Top of ENTRIES SHOWN

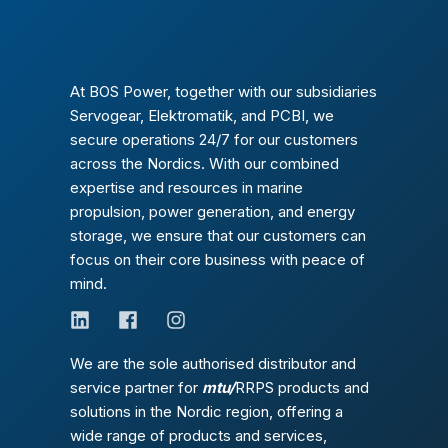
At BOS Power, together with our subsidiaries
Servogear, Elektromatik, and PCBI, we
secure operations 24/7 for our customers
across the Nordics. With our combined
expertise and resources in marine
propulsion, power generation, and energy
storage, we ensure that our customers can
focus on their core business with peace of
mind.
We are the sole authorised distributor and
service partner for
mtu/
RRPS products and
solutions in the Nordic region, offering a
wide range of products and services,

Bottom of ENTRIES SHOWN
Top of ENTRIES SHOWN

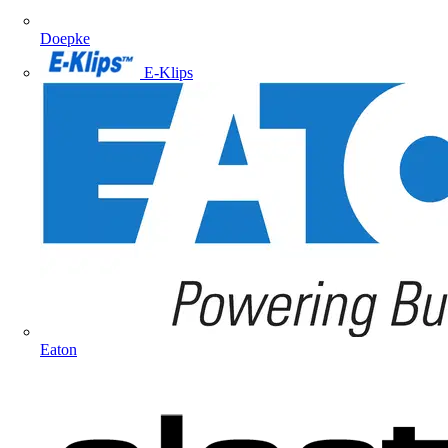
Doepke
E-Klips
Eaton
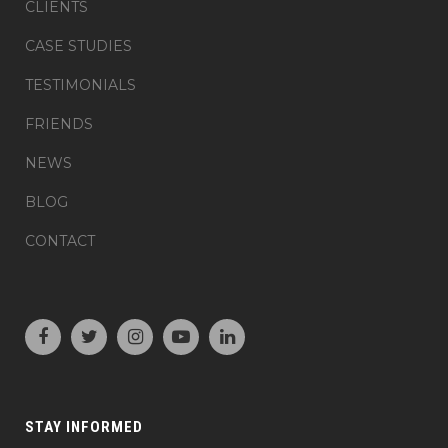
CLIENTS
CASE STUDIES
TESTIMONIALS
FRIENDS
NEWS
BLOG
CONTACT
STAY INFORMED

Bottom of ENTRIES SHOWN

■ **ABOUT THIS EXERCISE**
Look through the material and find each line that includes "customers", then copy it.

■ **EXPECTED ANSWER**
secure operations 24/7 for our customers
storage, we ensure that our customers can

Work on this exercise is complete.